They should map every regulated workflow to the identities that can approve, execute, or override it, then tie those identities to the relevant federal and state obligations. That includes customer onboarding, sanctions screening, custody actions, transfer approval, and exception handling. The goal is to prove that legal authority, operational authority, and system access are aligned.
Why This Matters for Security Teams
Crypto firms do not fail regulation checks because they lack policies; they fail when the identities behind regulated actions are not tied cleanly to the law, the workflow, and the system that executed it. Federal and state obligations often require demonstrable control over onboarding, custody, transfers, screening, and exception handling, which means identity evidence becomes audit evidence. NHI Mgmt Group’s Ultimate Guide to NHIs notes that only 5.7% of organisations have full visibility into their service accounts, a gap that is especially dangerous when those accounts can move assets or approve transactions.
Identity controls matter here because regulated crypto workflows are rarely performed by a single human in isolation. They are executed by a chain of humans, service accounts, API keys, orchestration jobs, and exception paths. Mapping those identities to authority boundaries is the only practical way to show who could do what, when, and under what conditions. Guidance from the NIST Cybersecurity Framework 2.0 supports this by making governance, access control, and traceability core outcomes. In practice, many security teams encounter regulatory exposure only after an audit request or incident has already exposed how loosely system access was tied to legal authority.
How It Works in Practice
The strongest pattern is to treat each regulated workflow as a control domain, then bind every identity to a specific role in that domain. For example, customer onboarding might involve a screening service account, a case-management operator, and a manual override path; custody might involve a signing workload, an approvals service, and an emergency recovery identity. The question is not just whether the identity is authenticated, but whether it is allowed to perform that regulated act at that moment.
Practitioners usually combine three layers:
- Workflow mapping: list each regulated action and the identities that can approve, execute, or override it.

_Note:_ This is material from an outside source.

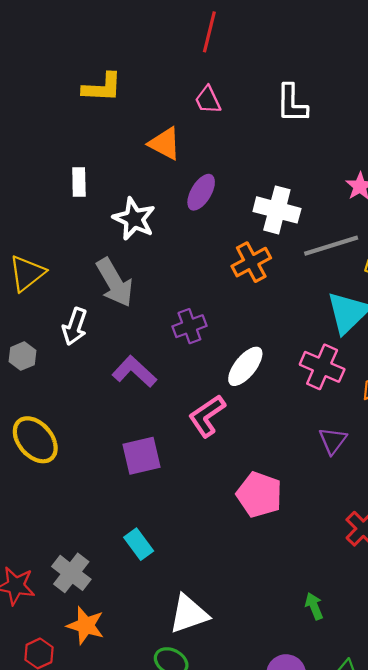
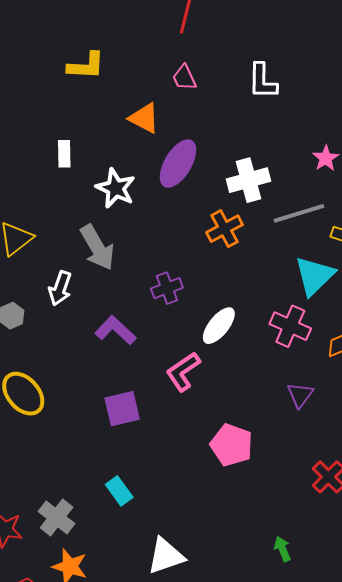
purple ellipse: (201, 192) -> (178, 164), size x1.4
white cross: (277, 210) -> (249, 180), turned -30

- Entitlement minimisation: use least privilege and time-bound access so service identities do not accumulate standing authority.
- Evidence capture: log the identity, policy decision, approval path, and business justification for each sensitive action.
This is where NHI lifecycle discipline becomes essential. The Lifecycle Processes for Managing NHIs guidance is useful because regulated identities must be provisioned, rotated, reviewed, and revoked with the same rigor as human access, and often with even tighter service-level expectations. For policy structure, teams increasingly rely on NIST CSF 2.0 to anchor governance and protect functions, while using case-based reviews to prove exceptions were approved, not merely tolerated.
NHI Mgmt Group’s regulatory and audit perspectives are especially relevant because auditors usually want evidence that access was proportionate to duty, time-bounded, and traceable to a control owner. That means the access review should not stop at “who has access,” but extend to “who is legally allowed to cause this action.” These controls tend to break down when multiple jurisdictions share the same automation stack because local regulatory obligations collide with centralized identity administration.
Common Variations and Edge Cases
Tighter identity governance often increases operational overhead, so crypto firms have to balance auditability against the speed required for market operations and incident response. That tradeoff is real, especially when state rules, federal expectations, and internal risk controls do not line up cleanly.
One common edge case is emergency access. Best practice is evolving, but current guidance suggests emergency identities should be pre-defined, heavily monitored, and separately approved, rather than created ad hoc during an incident. Another edge case is outsourced operations: if a vendor or managed service can trigger a regulated action, the firm still needs visibility into the underlying identity and policy decision, not just a contractual promise.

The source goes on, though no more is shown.